Reír eternamente

A comienzos del verano se nos fue un hermano. Era un hombre delgado, de rostro bondadoso, ojos brillantes y trato afable, profundamente espiritual. Se llamaba José María y fue a morir –como si fuera una humorada más de las suyas- casi en el día de su homónimo elevado a los altares (San Josemaría, todo junto). Se apellidaba Díez-Alegría y siempre hizo honor a su jubiloso nombre. Dedicó su larga vida a buscar una Iglesia “en la que quepamos todos, en esperanza y con humor” y al final resumió así su esfuerzo: “He intentado ser siempre libre y reírme de mí mismo”. Hubiera cumplido 100 años en 2011, pero se marchó antes, burlándose de los récords, de los hitos de la longevidad tan caros a los amantes de las efemérides.

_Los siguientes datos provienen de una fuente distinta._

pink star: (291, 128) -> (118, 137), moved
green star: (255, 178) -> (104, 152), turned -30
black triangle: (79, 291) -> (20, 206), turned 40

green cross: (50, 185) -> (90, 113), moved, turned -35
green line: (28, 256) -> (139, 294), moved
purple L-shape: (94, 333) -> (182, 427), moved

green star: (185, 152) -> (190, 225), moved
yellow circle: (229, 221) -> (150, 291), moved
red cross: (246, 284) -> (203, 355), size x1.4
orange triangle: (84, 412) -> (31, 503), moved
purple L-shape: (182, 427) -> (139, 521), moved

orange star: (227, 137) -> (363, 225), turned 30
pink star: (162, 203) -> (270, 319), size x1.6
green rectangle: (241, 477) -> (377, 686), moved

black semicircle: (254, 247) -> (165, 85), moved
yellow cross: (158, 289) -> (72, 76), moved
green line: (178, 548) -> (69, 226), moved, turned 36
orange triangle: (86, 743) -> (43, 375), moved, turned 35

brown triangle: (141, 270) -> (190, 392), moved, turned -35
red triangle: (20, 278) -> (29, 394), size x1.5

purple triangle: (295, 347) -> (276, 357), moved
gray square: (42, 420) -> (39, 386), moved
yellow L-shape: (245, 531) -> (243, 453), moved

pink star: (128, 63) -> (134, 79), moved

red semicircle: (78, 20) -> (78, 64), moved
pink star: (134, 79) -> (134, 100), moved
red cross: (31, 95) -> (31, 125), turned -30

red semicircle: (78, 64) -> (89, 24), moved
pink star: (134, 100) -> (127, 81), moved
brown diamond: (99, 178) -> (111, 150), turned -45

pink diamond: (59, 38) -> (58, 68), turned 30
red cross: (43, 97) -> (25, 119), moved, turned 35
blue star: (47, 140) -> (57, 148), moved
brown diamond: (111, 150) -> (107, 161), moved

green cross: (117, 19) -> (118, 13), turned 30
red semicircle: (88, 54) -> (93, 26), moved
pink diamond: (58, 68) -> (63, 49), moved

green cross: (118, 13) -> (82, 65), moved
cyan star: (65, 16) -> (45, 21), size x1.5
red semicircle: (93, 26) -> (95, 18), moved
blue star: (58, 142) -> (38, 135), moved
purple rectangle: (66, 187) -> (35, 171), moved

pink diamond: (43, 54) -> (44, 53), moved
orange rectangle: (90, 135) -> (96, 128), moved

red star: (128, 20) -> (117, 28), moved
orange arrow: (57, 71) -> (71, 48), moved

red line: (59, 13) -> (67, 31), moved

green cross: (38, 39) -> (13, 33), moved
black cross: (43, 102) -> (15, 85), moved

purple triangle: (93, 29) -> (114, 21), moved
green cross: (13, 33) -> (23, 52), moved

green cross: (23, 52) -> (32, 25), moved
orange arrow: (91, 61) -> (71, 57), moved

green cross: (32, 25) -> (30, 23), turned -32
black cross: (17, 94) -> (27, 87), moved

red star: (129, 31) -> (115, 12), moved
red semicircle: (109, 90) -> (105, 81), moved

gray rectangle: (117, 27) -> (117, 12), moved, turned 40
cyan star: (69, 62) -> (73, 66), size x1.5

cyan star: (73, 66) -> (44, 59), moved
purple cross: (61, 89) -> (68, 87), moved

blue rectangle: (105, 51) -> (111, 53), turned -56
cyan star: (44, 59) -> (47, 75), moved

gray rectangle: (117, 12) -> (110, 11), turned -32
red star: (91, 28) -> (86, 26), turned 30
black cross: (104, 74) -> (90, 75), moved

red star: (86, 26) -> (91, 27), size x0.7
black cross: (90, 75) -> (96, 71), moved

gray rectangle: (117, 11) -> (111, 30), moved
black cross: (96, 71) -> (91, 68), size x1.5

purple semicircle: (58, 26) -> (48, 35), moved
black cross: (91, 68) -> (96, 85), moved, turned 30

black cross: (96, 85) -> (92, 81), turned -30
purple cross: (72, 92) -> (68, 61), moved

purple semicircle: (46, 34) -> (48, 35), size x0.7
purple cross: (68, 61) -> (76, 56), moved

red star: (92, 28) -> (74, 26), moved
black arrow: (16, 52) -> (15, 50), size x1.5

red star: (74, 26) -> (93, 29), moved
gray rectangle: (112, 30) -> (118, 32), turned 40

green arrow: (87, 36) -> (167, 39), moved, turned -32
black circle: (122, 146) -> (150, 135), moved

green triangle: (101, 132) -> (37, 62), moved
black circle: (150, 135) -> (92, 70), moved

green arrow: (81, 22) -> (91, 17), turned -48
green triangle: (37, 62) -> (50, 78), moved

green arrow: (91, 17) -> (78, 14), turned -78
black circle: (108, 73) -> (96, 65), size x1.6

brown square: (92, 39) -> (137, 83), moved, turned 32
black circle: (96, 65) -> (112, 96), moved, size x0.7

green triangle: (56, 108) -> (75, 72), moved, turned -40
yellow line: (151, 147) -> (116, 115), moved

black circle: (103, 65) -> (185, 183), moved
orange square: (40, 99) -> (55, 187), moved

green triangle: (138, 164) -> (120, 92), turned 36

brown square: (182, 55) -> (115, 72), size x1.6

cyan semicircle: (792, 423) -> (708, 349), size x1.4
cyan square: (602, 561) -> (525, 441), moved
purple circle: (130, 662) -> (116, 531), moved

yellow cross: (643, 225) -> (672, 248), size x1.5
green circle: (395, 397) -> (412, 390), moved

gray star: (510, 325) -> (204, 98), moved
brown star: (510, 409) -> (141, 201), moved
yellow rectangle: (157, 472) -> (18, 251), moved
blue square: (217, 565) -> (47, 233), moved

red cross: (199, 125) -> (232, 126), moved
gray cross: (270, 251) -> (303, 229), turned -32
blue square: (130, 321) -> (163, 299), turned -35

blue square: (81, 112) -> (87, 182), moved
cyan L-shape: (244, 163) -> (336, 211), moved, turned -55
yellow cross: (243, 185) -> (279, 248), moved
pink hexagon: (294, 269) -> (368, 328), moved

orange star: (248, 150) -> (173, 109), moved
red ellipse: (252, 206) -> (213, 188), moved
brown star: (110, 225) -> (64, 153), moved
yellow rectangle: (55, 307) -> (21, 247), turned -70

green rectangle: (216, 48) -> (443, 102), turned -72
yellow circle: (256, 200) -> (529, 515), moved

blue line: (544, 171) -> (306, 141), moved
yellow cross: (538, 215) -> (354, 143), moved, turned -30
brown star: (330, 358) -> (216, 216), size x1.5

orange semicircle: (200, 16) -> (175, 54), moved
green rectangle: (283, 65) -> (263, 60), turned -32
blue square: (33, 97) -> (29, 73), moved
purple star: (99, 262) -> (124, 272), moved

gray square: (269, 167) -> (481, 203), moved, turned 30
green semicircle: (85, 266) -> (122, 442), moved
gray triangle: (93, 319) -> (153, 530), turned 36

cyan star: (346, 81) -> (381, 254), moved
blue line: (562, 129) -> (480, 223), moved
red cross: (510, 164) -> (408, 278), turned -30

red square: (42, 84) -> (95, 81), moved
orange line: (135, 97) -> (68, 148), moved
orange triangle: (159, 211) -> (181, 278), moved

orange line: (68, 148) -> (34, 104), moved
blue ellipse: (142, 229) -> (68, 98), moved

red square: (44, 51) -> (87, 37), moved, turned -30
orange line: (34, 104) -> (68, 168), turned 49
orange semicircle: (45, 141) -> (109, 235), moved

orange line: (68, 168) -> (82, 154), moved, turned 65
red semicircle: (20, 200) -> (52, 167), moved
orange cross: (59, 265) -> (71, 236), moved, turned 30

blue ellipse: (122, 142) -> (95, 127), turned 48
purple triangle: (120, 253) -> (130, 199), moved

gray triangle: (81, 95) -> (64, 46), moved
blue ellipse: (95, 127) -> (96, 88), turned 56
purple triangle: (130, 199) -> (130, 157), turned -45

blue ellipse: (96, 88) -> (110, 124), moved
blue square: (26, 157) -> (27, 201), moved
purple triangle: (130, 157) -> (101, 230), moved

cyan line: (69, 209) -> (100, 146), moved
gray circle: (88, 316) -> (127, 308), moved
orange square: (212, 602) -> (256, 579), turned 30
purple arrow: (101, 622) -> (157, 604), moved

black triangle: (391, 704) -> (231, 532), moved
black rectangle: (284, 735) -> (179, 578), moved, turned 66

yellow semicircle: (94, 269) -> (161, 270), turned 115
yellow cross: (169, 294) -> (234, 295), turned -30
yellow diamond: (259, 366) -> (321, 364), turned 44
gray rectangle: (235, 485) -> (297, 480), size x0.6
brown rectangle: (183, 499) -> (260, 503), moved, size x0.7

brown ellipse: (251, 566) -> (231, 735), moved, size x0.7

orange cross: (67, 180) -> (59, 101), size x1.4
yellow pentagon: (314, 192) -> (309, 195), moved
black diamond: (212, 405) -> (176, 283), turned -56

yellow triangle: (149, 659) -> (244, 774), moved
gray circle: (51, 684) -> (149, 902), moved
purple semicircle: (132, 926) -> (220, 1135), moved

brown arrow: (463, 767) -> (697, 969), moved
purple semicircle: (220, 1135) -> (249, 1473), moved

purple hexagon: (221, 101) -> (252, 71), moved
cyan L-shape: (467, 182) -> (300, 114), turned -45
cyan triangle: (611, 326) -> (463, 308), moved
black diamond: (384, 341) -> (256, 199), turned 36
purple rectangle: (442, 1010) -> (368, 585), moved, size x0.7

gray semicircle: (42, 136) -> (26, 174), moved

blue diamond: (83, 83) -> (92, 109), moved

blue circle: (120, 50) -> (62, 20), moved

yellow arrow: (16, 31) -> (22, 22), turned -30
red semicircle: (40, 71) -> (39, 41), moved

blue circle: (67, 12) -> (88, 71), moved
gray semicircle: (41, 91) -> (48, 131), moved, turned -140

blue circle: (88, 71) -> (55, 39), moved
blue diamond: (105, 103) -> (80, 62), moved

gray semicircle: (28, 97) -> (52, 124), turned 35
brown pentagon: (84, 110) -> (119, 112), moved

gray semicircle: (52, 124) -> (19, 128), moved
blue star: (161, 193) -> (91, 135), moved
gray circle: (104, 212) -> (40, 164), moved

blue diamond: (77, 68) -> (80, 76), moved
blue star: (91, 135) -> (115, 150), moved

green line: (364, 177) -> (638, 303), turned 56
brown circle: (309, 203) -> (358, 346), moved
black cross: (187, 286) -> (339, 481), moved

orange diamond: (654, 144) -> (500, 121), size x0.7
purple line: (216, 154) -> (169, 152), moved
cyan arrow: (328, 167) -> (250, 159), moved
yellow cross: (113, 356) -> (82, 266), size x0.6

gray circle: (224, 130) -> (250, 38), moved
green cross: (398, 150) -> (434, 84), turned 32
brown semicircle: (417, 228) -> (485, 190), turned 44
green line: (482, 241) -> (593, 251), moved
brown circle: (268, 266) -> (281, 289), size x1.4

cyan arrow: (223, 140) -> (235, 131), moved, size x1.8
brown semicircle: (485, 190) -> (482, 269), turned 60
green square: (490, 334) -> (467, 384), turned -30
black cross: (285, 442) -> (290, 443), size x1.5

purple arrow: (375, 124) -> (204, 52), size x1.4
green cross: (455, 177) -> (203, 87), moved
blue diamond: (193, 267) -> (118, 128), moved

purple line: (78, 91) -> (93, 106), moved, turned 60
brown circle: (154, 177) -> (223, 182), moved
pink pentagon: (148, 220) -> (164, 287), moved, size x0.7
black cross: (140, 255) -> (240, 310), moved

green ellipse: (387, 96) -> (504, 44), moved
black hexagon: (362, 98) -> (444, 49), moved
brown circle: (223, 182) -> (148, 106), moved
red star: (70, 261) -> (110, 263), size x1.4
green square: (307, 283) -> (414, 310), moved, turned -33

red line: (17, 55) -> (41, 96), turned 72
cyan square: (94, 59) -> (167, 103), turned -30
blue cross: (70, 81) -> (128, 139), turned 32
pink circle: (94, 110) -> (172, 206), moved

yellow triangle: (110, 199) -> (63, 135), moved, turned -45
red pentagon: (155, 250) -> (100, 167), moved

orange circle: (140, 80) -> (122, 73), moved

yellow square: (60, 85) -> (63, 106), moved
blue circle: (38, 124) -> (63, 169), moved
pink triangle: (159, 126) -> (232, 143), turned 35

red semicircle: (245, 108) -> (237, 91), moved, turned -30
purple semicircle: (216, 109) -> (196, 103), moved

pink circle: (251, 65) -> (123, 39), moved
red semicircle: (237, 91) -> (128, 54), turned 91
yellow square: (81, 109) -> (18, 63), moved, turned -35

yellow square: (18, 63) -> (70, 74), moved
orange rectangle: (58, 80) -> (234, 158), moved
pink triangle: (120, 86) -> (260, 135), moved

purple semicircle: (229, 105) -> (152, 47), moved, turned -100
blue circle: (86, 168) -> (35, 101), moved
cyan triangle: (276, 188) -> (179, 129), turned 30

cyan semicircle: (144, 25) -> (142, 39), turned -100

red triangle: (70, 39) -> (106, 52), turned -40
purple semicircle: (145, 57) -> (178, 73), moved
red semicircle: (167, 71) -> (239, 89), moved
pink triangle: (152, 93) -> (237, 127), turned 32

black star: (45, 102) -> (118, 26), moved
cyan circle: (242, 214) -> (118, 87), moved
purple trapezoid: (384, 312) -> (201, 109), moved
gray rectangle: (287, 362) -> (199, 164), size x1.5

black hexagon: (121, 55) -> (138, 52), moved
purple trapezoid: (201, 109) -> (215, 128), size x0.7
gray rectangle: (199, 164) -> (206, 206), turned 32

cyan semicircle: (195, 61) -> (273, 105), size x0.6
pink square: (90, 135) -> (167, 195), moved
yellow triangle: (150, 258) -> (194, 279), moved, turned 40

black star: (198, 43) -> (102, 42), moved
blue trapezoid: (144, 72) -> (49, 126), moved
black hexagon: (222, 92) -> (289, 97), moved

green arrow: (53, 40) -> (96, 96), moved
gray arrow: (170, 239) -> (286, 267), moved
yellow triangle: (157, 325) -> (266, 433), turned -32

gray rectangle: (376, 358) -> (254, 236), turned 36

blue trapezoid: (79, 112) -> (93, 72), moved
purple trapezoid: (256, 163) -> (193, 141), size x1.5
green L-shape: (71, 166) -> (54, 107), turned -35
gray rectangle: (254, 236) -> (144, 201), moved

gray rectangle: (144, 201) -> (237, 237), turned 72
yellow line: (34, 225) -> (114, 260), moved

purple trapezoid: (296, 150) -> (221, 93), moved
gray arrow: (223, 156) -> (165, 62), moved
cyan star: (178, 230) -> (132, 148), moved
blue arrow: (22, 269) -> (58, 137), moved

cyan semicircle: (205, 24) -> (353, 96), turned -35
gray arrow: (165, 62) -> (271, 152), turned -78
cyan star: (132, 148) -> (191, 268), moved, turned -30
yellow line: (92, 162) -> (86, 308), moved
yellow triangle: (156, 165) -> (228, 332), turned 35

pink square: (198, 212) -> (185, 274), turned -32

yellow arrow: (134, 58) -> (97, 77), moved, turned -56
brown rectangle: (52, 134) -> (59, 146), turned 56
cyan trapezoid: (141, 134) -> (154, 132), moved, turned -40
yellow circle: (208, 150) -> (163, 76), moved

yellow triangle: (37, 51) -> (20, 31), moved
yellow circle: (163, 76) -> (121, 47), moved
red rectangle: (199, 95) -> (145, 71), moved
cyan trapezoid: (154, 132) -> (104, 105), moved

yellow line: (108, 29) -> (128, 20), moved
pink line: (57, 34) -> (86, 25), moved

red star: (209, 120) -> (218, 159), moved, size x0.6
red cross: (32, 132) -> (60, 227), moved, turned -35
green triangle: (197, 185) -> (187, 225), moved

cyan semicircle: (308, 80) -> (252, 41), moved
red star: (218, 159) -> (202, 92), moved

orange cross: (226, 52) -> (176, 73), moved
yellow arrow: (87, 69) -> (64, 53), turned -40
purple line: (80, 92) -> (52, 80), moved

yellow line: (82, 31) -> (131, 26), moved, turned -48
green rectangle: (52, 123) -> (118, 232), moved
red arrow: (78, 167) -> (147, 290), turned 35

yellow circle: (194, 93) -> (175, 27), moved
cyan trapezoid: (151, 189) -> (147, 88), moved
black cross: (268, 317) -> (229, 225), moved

El padre Díez-Alegría –es de sobra conocido- fue muchas cosas. Pero, sobre todo, fue un cristiano coherente con su fe y con su conciencia. Cuando tuvo que elegir entre su brillante carrera eclesiástica y su fidelidad al Evangelio, no dudó. No podía dudar. Le costó la reprobación jerárquica y la expulsión de su casa. Lo aceptó. José María, aunque enjuto, tenía anchas las espaldas. Y el ánimo, que descansaba con total despreocupación en Jesús de Nazaret, más ancho todavía.
Buscó –y encontró- nuevos y apropiados modos de vivir la Iglesia entre los pobres. Se atrevió a abrir caminos, corriendo el riesgo de equivocarse –incluso equivocándose-, de ser mal interpretado y, por supuesto, de escandalizar. Dios sabe que nunca le movió el afán de novedad ni la búsqueda de prestigio personal. La merecida autoridad que alcanzó entre los muchos que le queríamos y admirábamos no se debía a sus cargos –que apenas tuvo- ni a su sabiduría –que sí tenía, y mucha-, sino a su manera de estar en el mundo y de actuar como un hombre creyente. Su fe libre, viva, madura y –huelga decirlo- jovial sigue siendo un claro ejemplo de cómo hay que ser cristiano en este siglo XXI.

Así que éste es un texto de recuerdo y homenaje al amigo que ya no está con nosotros, pero no es un texto triste. José María no está enterrado. Está encielado. No se ha ido. Ha llegado. No pedimos para él, como dicen los Requiem, el reposo eterno. Sabemos que está gozando de su Dios Padre y Madre a pleno corazón y a tiempo completo, con una alegría que nada puede empañar, con el alborozo de una fiesta sin fin. José María está haciendo ya lo que más le gustaba: reír por toda la eternidad.